## Your instructions
Please write out the listing beneath this sentence exactly, from its first line to the line with "are our top", and stop there.
START Records for the task
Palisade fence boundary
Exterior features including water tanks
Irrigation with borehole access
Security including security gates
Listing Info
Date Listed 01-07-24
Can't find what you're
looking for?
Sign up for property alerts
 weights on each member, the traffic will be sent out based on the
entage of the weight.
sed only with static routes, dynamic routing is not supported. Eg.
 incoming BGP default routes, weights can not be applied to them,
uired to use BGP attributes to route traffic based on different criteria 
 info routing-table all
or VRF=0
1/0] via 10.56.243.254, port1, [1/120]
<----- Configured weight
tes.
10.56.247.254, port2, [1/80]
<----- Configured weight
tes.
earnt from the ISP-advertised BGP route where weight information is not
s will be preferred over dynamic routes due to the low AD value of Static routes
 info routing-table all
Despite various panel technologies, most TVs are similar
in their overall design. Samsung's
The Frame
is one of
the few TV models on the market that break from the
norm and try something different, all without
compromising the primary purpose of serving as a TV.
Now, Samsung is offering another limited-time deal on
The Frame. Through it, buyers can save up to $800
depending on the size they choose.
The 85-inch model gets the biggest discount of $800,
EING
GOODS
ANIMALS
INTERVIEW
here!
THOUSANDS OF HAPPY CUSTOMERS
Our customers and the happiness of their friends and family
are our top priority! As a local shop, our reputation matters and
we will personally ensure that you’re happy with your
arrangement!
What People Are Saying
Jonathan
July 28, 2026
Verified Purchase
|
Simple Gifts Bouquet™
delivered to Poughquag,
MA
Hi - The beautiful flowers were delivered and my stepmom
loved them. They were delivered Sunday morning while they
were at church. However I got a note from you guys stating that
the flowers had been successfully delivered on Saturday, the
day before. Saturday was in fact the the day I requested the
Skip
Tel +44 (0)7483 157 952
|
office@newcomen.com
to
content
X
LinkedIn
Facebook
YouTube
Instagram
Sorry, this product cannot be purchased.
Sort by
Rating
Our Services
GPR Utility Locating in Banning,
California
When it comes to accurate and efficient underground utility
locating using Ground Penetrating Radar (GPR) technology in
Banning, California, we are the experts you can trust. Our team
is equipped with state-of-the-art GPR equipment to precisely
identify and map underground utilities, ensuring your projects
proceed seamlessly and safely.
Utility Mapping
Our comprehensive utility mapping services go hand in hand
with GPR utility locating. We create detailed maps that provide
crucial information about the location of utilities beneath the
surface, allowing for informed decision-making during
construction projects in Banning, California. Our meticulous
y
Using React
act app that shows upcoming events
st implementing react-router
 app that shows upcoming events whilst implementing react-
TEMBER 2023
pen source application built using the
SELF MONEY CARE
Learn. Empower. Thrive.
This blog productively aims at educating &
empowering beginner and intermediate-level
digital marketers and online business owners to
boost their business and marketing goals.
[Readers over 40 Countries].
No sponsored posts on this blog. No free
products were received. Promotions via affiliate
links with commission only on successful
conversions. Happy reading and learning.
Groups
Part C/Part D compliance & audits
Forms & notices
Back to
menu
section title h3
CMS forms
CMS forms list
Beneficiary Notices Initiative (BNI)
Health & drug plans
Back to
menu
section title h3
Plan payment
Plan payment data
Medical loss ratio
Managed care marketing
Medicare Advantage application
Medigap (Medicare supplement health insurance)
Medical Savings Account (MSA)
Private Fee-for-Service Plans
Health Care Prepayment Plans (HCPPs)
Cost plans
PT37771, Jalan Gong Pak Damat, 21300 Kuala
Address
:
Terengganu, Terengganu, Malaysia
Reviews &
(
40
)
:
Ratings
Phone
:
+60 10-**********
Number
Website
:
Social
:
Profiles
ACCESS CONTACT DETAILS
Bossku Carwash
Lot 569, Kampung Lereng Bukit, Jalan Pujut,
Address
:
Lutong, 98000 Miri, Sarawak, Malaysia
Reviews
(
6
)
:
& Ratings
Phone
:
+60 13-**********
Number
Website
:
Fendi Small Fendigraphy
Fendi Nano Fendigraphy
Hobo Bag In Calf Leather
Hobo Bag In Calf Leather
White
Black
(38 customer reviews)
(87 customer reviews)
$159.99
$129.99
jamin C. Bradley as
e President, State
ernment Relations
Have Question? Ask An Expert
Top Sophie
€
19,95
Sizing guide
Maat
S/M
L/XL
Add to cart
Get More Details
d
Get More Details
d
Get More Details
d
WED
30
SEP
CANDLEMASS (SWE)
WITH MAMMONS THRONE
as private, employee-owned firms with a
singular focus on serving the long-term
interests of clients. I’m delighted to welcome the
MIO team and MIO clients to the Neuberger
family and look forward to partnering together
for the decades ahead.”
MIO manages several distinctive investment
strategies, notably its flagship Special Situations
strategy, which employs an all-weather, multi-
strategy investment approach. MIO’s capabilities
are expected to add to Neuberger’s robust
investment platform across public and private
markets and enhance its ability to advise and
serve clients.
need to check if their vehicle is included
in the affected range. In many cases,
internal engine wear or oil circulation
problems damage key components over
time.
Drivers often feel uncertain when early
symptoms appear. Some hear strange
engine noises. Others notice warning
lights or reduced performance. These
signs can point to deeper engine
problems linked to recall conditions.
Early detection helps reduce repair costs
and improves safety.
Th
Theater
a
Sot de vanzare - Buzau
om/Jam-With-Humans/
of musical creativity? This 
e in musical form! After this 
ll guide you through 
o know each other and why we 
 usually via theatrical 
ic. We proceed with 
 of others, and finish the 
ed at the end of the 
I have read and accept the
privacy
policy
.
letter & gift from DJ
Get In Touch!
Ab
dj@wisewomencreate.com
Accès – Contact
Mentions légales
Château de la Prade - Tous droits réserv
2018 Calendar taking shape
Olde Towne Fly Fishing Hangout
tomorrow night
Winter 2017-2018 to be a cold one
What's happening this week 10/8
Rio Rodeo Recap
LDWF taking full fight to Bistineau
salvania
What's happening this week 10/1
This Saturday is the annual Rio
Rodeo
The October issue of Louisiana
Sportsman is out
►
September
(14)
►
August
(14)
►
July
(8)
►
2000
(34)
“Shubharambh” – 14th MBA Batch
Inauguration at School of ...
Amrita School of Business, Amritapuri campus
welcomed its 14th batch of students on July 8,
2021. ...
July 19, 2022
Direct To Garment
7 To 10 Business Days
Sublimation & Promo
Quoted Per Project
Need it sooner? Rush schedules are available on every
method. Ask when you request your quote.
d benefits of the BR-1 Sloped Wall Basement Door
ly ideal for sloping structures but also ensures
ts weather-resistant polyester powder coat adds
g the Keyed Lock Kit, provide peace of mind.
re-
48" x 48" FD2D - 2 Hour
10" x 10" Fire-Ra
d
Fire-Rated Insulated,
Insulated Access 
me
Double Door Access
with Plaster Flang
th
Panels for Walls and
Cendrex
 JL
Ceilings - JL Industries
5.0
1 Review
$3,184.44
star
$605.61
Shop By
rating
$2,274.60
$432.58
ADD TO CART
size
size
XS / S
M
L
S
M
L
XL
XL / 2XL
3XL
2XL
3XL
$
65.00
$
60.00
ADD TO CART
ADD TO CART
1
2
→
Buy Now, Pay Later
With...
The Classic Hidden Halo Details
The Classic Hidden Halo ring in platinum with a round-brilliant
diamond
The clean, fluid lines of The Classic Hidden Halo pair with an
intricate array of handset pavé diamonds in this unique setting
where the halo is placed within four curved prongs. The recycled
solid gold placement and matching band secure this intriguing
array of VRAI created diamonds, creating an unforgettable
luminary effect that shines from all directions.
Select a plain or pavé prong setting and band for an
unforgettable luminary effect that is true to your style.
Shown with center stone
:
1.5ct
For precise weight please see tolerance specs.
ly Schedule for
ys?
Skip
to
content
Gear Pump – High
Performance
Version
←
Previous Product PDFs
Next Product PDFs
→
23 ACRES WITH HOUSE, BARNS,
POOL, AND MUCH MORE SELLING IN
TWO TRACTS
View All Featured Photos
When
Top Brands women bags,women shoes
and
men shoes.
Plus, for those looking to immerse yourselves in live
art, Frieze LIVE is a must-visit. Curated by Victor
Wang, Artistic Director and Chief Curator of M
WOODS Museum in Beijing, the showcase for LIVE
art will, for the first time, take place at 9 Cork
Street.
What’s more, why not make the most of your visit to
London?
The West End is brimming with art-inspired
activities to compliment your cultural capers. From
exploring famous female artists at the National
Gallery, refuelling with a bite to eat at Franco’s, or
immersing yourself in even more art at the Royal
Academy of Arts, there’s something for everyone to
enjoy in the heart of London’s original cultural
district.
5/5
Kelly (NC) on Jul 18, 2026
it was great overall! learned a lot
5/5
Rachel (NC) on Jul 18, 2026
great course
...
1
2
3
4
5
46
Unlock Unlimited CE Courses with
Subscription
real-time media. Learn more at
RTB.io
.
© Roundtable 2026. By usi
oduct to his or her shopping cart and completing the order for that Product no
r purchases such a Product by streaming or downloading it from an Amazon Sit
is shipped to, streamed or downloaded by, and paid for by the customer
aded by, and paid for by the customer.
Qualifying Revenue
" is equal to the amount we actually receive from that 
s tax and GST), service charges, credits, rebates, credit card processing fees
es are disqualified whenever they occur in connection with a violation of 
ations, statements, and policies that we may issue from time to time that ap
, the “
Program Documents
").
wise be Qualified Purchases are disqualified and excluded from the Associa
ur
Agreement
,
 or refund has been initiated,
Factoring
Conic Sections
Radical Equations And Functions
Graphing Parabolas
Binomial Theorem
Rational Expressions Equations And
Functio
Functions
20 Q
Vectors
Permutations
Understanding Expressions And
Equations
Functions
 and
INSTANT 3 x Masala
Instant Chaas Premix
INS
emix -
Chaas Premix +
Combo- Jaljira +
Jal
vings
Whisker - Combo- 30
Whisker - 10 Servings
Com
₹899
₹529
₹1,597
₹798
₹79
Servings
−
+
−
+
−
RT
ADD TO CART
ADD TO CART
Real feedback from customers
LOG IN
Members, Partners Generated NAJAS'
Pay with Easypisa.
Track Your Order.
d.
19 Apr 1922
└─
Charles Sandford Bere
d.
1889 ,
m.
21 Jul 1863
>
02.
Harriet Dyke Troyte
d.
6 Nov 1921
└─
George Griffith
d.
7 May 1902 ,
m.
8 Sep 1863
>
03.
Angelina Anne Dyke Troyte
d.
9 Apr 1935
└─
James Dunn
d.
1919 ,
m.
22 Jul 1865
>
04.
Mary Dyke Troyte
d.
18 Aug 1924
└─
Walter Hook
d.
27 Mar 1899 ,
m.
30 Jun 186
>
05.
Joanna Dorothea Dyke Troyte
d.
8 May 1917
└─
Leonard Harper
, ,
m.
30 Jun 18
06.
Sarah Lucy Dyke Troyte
END Records for the task
## Output below
Palisade fence boundary
Exterior features including water tanks
Irrigation with borehole access
Security including security gates
Listing Info
Date Listed 01-07-24
Can't find what you're
looking for?
Sign up for property alerts
 weights on each member, the traffic will be sent out based on the
entage of the weight.
sed only with static routes, dynamic routing is not supported. Eg.
 incoming BGP default routes, weights can not be applied to them,
uired to use BGP attributes to route traffic based on different criteria 
 info routing-table all
or VRF=0
1/0] via 10.56.243.254, port1, [1/120]
<----- Configured weight
tes.
10.56.247.254, port2, [1/80]
<----- Configured weight
tes.
earnt from the ISP-advertised BGP route where weight information is not
s will be preferred over dynamic routes due to the low AD value of Static routes
 info routing-table all
Despite various panel technologies, most TVs are similar
in their overall design. Samsung's
The Frame
is one of
the few TV models on the market that break from the
norm and try something different, all without
compromising the primary purpose of serving as a TV.
Now, Samsung is offering another limited-time deal on
The Frame. Through it, buyers can save up to $800
depending on the size they choose.
The 85-inch model gets the biggest discount of $800,
EING
GOODS
ANIMALS
INTERVIEW
here!
THOUSANDS OF HAPPY CUSTOMERS
Our customers and the happiness of their friends and family
are our top priority! As a local shop, our reputation matters and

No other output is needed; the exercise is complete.